Depuis cette épreuve, Sarah s’est engagée dans la sensibilisation aux risques de la daltéparine, en particulier auprès de ses amies enceintes. Son témoignage vise à alerter sur les réactions allergiques rares que peut provoquer un médicament pourtant largement prescrit, et sur l’importance de ne pas minimiser des symptômes inhabituels pendant un traitement anticoagulant.

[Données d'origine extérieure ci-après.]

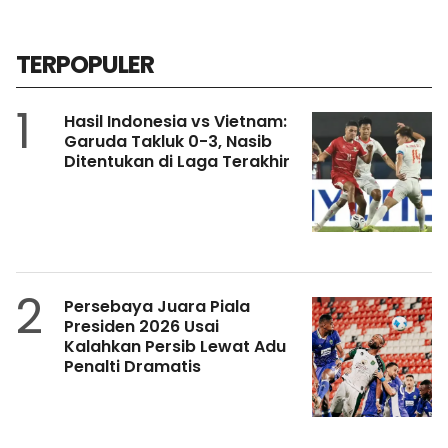
TERPOPULER
1
Hasil Indonesia vs Vietnam:
Garuda Takluk 0-3, Nasib
Ditentukan di Laga Terakhir
2
Persebaya Juara Piala
Presiden 2026 Usai
Kalahkan Persib Lewat Adu
Penalti Dramatis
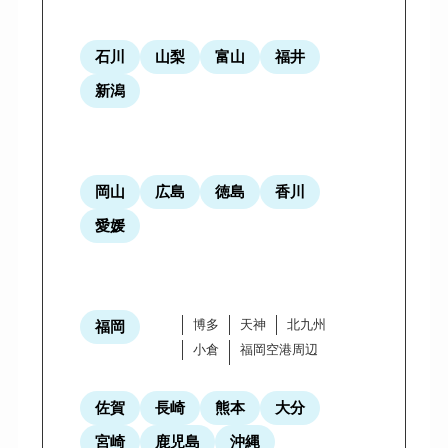
石川
山梨
富山
福井
新潟
岡山
広島
徳島
香川
愛媛
博多
天神
北九州
福岡
小倉
福岡空港周辺
佐賀
長崎
熊本
大分
宮崎
鹿児島
沖縄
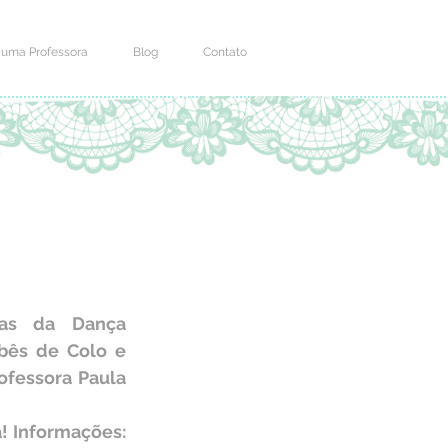
 uma Professora
Blog
Contato
as da Dança 
ês de Colo e 
ofessora Paula 
 Informações:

Sarah Bristow continue de témoigner publiquement de son expérience pour alerter d’autres femmes enceintes sur les risques d’hypersensibilité à la daltéparine. Des questions restent ouvertes sur la prise en charge initiale : dans quelle mesure les patients sous anticoagulants sont-ils informés des signes d’alerte d’une réaction allergique rare ? Le cas de Sarah illustre aussi l’enjeu d’une meilleure reconnaissance des symptômes atypiques par les médecins de ville, notamment face à une jambe qui noircit sous traitement.